Just like there are poor clinicians, there are less effective computer-based CBT programs, Andersson says. That’s why it’s important to make sure you choose a program carefully. First, ask yourself if the nature of your problem is appropriate for computer-based therapy, especially if you’re planning to use it without the assistance of a professional, says Linda Campbell, a professor of counseling psychology at the University of Georgia and co-chair of a Task Force for Telepsychology Guidelines. If you get anxious about taking tests, for example, a computer-based program may work well because it can suggest tangible skills for you to practice, such as sitting in the test room every day and imagining feeling relaxed and confident. In that case, be sure to look for a program that has been studied, requires a diagnostic checkup and offers support from a clinician, Andersson suggests.

If you’re severely depressed, on the other hand, a computer-based program may not suffice. “Depression is rarely in a person’s control,” and so the steps introduced in computer programs alone may not be enough to treat it, Campbell says. What’s more, if someone is suicidal, not having contact with a professional who can monitor him or her can be dangerous, Beck adds. Other potential downfalls to using only computer-based programs for treatment include higher dropout rates and difficulty tracking outcomes. “We want to make sure that people who are engaged in the program do recover,” Beck says.

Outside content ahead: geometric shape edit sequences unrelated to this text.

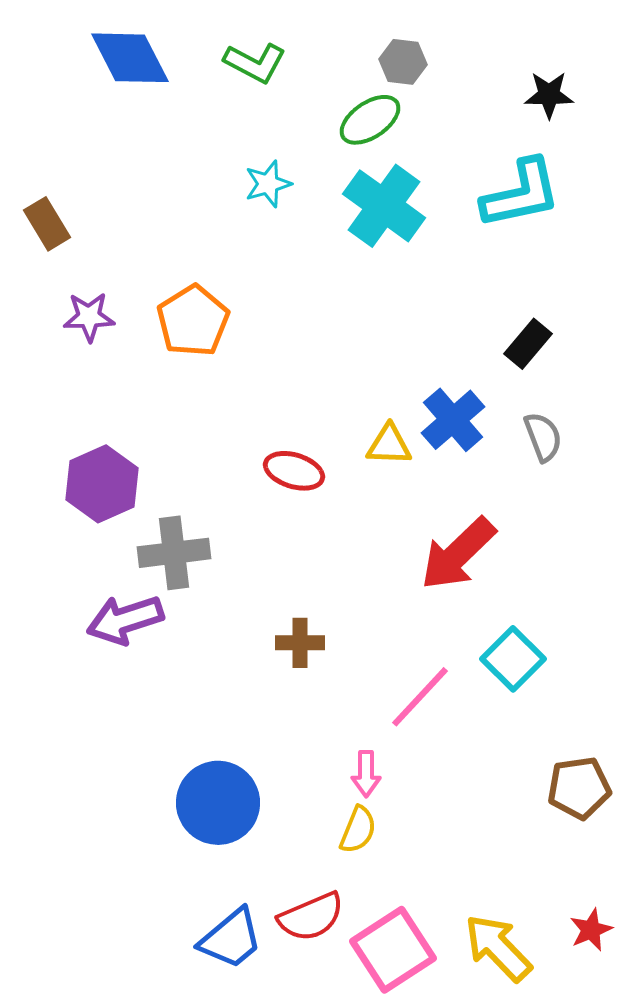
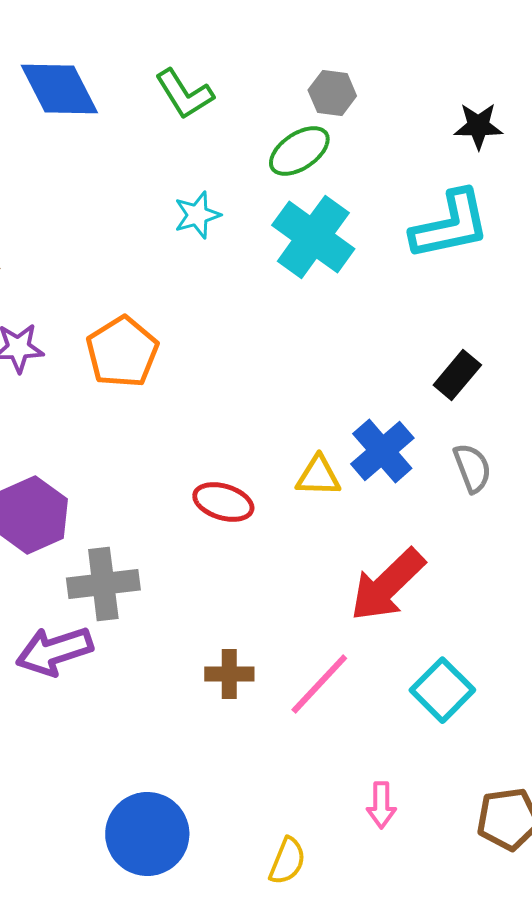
green L-shape: (255, 63) -> (184, 94), turned 30
pink line: (420, 697) -> (319, 684), moved
pink arrow: (366, 774) -> (381, 805), moved

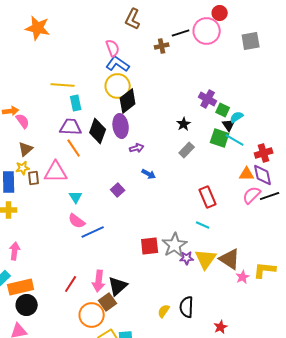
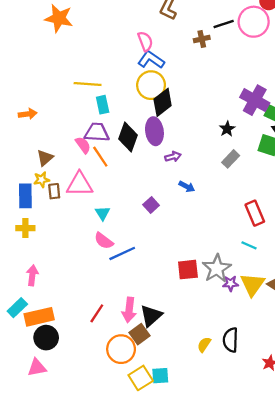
purple cross: (208, 99) -> (255, 100), size x1.4
pink semicircle: (23, 121) -> (83, 145), moved

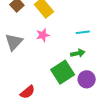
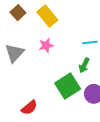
green arrow: (78, 53) -> (84, 65), turned 128

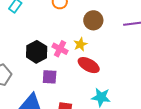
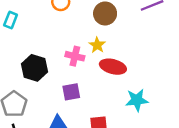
black hexagon: (37, 52) -> (34, 68), moved

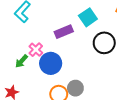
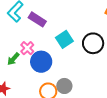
cyan square: (88, 17) -> (64, 39), moved
purple rectangle: (64, 32) -> (37, 19), moved, turned 54

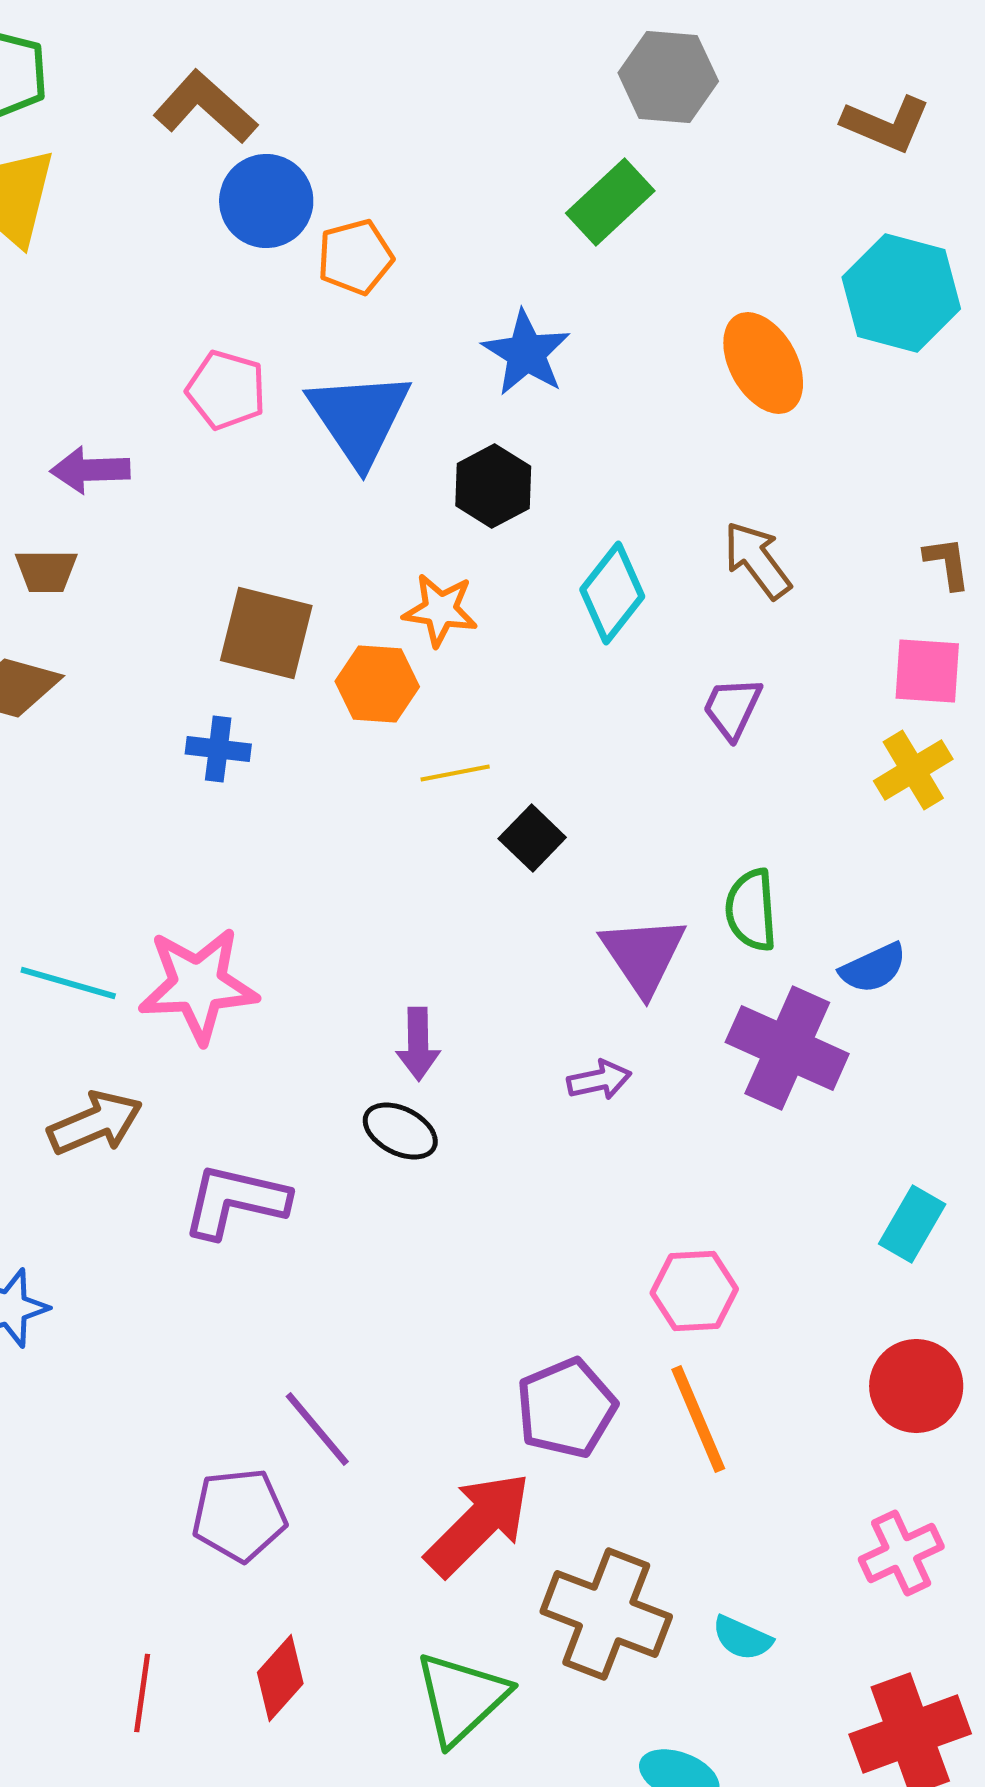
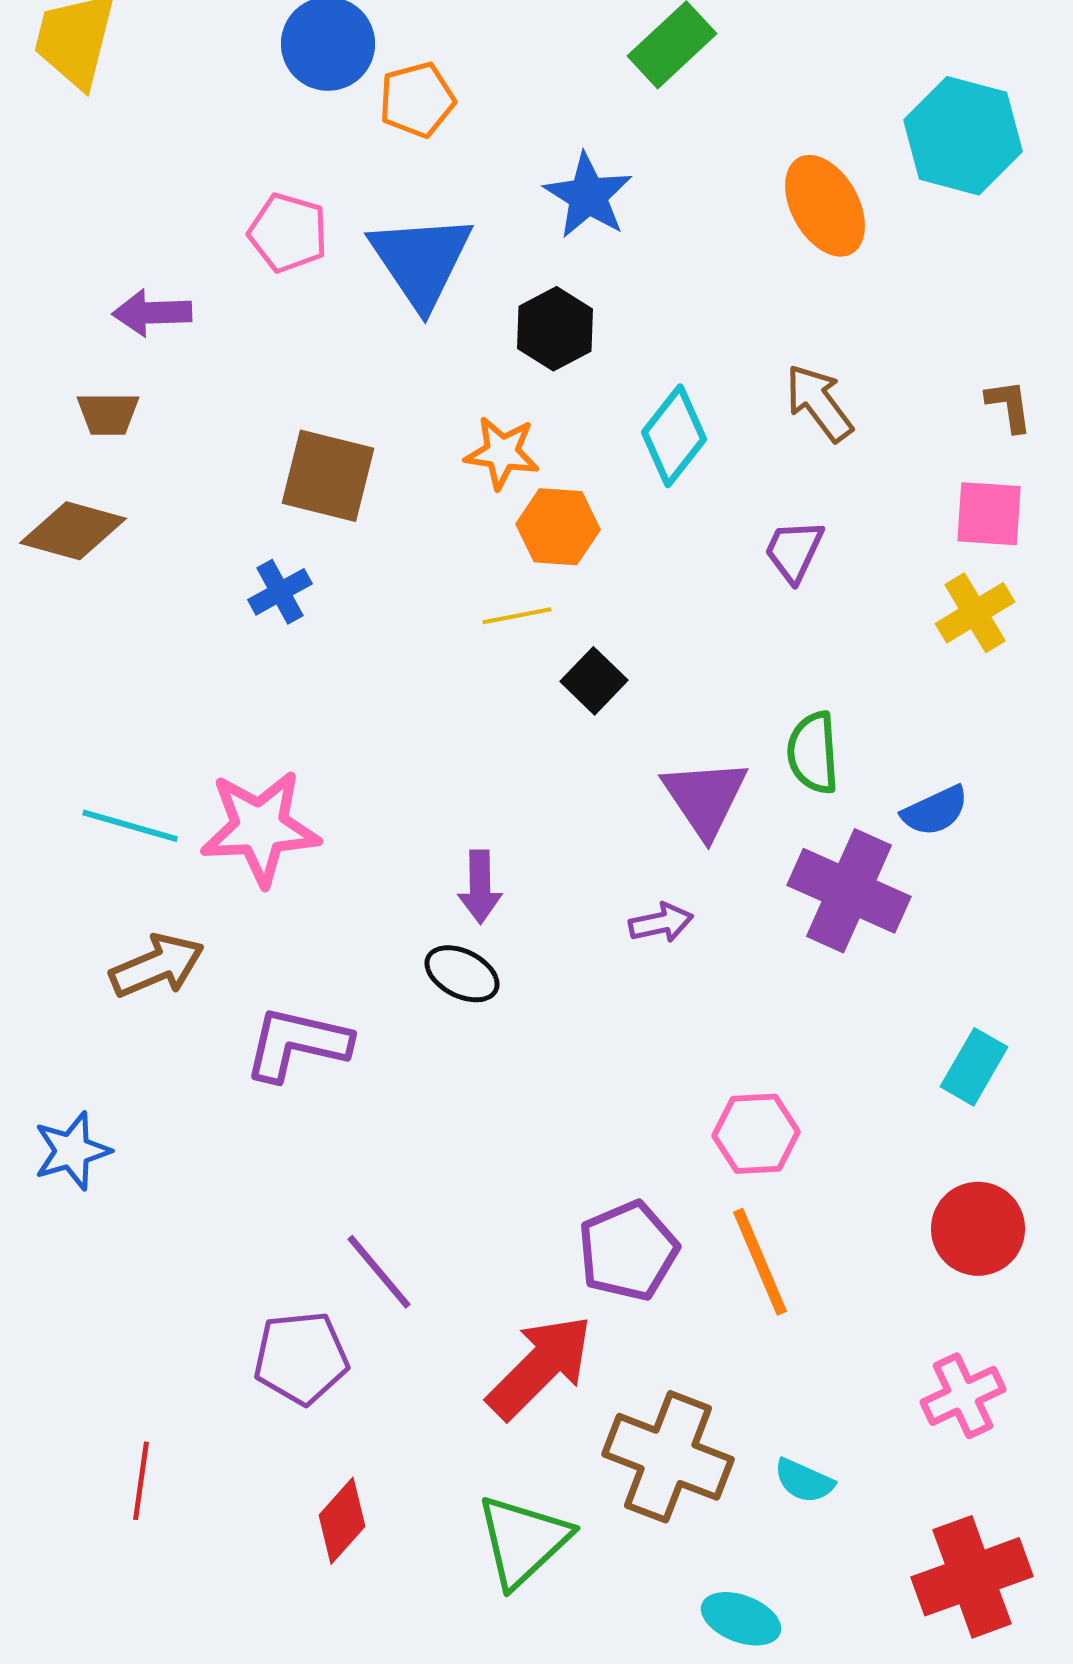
orange hexagon: (377, 684) -> (558, 527), moved
blue cross: (218, 749) -> (280, 592), turned -36
red line: (142, 1693) -> (141, 1481), moved

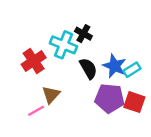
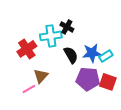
cyan cross: (63, 45) -> (51, 36), turned -30
blue star: (115, 66) -> (92, 53), turned -30

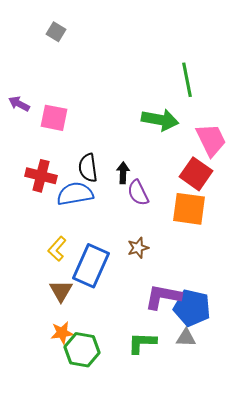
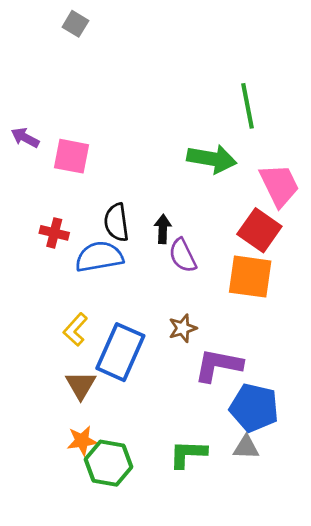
gray square: (56, 32) -> (75, 24), moved
red cross: (41, 176) -> (54, 233), size x0.7
purple L-shape: (163, 297) -> (218, 365), moved

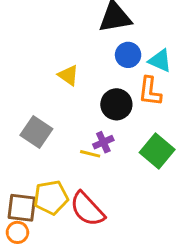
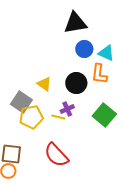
yellow triangle: (68, 75) -> (44, 84), moved
yellow pentagon: (51, 197) -> (31, 117), moved

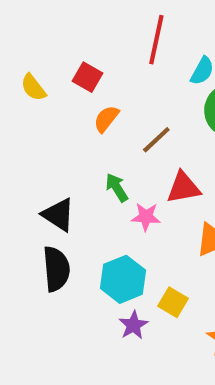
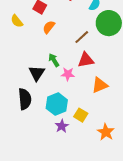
yellow semicircle: (33, 88) -> (17, 21), moved
brown line: (156, 140) -> (82, 37), moved
black triangle: (58, 215) -> (37, 73), moved, turned 30

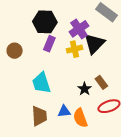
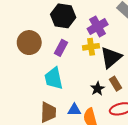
purple rectangle: (49, 44) -> (61, 48), moved
black triangle: (94, 44) -> (111, 57), moved
brown circle: (15, 51) -> (29, 43), size x1.5

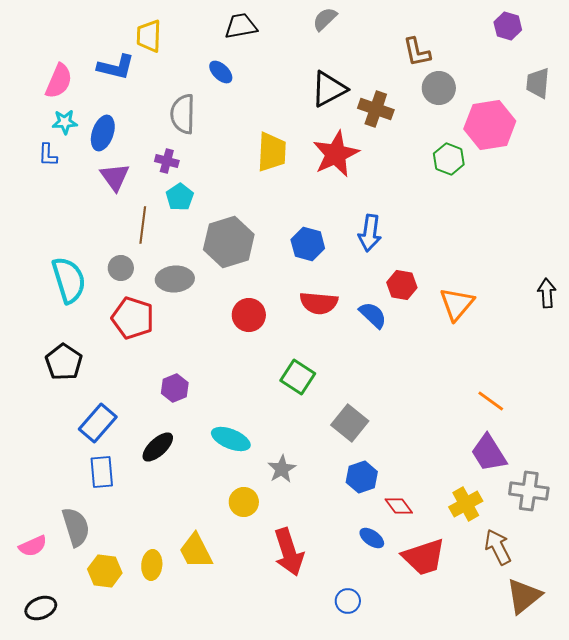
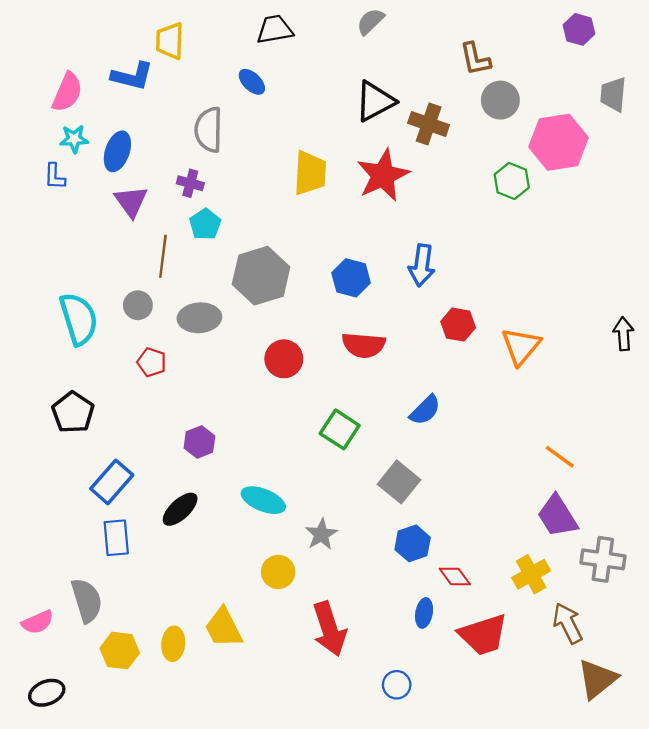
blue semicircle: (373, 315) -> (425, 410), moved, turned 92
red pentagon: (133, 318) -> (152, 362), size x0.6
blue ellipse: (372, 538) -> (424, 613), turned 65

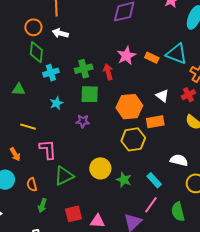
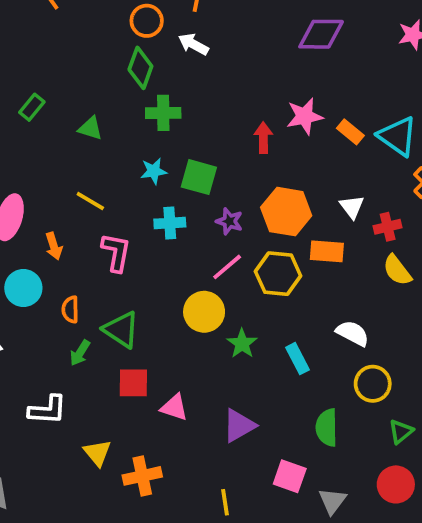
green cross: (84, 69) -> (163, 113), moved
cyan cross: (51, 73) -> (170, 223), moved
green square: (90, 94) -> (199, 177), moved
red cross: (188, 95) -> (388, 227), moved
purple star: (83, 121) -> (229, 221), moved
green triangle: (64, 176) -> (121, 330), moved, turned 45
pink line: (151, 205) -> (227, 267), moved

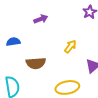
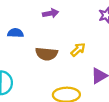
brown semicircle: (36, 63) -> (46, 54), moved

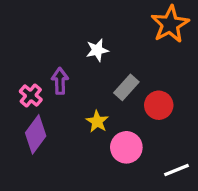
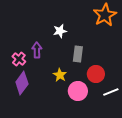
gray rectangle: (126, 87) -> (78, 54), turned -35
red circle: (159, 105) -> (96, 74), moved
white line: (177, 170) -> (111, 92), moved

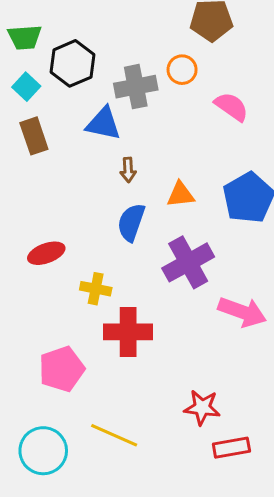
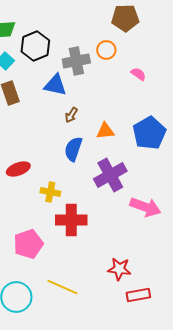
pink semicircle: (231, 107) -> (138, 74), size x0.7
brown arrow: (128, 170) -> (71, 115), turned 35

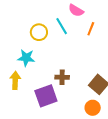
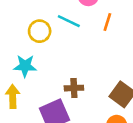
cyan line: (62, 26) -> (69, 21), turned -30

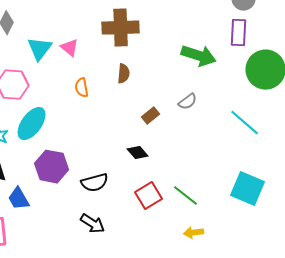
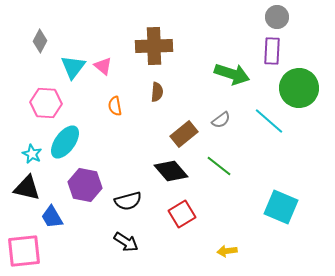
brown rectangle: (151, 116) -> (184, 134), size x1.5
cyan line: (245, 123) -> (269, 121), moved
black diamond: (138, 153) -> (171, 171), size x1.6
green line: (186, 196) -> (219, 166), moved

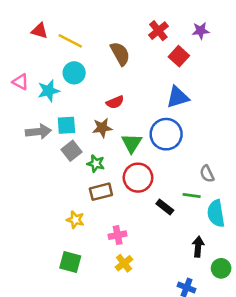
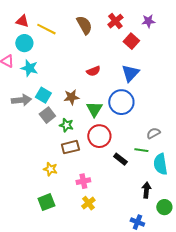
brown semicircle: (120, 54) -> (84, 25), moved
cyan circle: (74, 73) -> (24, 43), moved
cyan star: (49, 91) -> (29, 68), turned 30
blue triangle: (178, 97) -> (130, 73), turned -30
red semicircle: (115, 102) -> (93, 71), moved
cyan square: (66, 125) -> (43, 95), turned 35
gray semicircle: (207, 174) -> (153, 133), turned 88
green square: (70, 262) -> (46, 202), turned -36

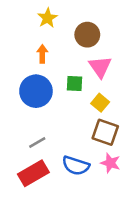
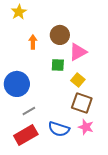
yellow star: (47, 18) -> (19, 12), moved
brown circle: (87, 35) -> (60, 35), moved
pink triangle: (100, 67) -> (78, 52), turned 36
blue circle: (36, 91) -> (17, 84), moved

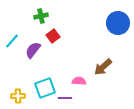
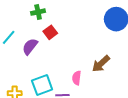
pink semicircle: (79, 81) -> (77, 78), turned -88

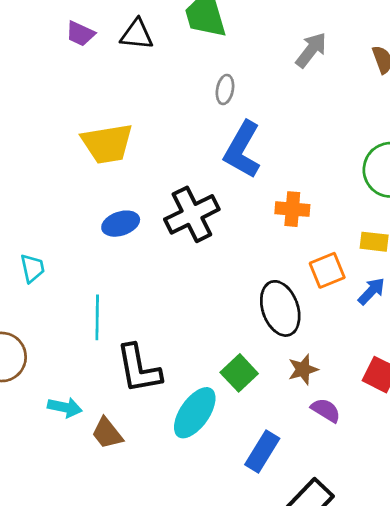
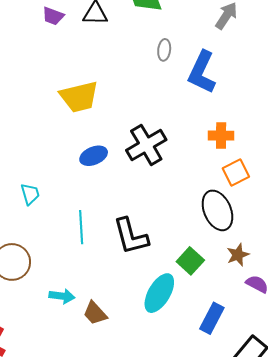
blue L-shape: (242, 150) -> (202, 72), moved
orange square: (327, 270) -> (236, 172), moved
black L-shape: (139, 369) -> (131, 236), moved

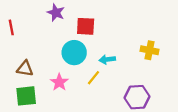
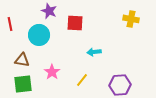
yellow cross: (150, 50) -> (131, 19), moved
cyan circle: (74, 53) -> (39, 35), moved
yellow line: (94, 78) -> (82, 80), moved

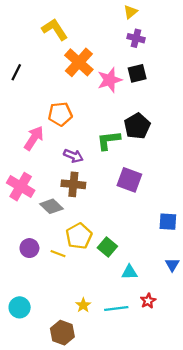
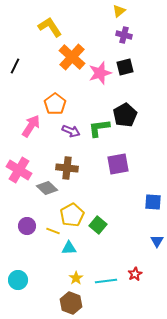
orange pentagon: (60, 114) -> (55, 104), turned -30
purple arrow: (73, 156) -> (71, 131), moved
purple square: (129, 180) -> (118, 164), turned -30
cyan triangle: (129, 272) -> (69, 248), moved
brown hexagon: (62, 333) -> (71, 303), moved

For Strunk and others, an approach that combines computer-based and in-person CBT is the best way to go. “It’s a good adjunct to whatever therapy you’re going through,” Strunk says. Research supports his experience. One meta-analysis from the University of Pennsylvania and the University of Louisville Depression Center, for instance, reviewed 29 studies of computer-assisted CBT and found that people with depression improved more if their program offered telephone or in-person support from a therapist. “Many prefer to see a therapist in person, and for some, it is the other way around,” says Andersson, who was not involved with the study. “But do not forget that in the future we will not be forced to choose. Rather, online and face-to-face will be mixed to get the best of both worlds.”

A combined approach also has benefits for the health care system, says one of the study authors, Dr. Michael Thase, a professor of psychiatry at the University of Pennsylvania Perelman School of Medicine and the Philadelphia Veterans Affairs Medical Center. In a different study of 154 people with major depressive disorder, Thase and his colleagues found that those assigned to a 16-week treatment that included both forms of CBT, rather than only traditional CBT, reduced the time spent with a clinician by one-third — with no difference in outcomes.

Reduced clinician time is something worth cheering for since the ratio of mental health providers to people in the U.S. is 1:790, and less than half of people with a mental health issue report receiving treatment, according to Mental Health America. “There are so many more suffering people than there are therapists,” Thase says. “It’s not a threat [to our profession] — it’s a complement.”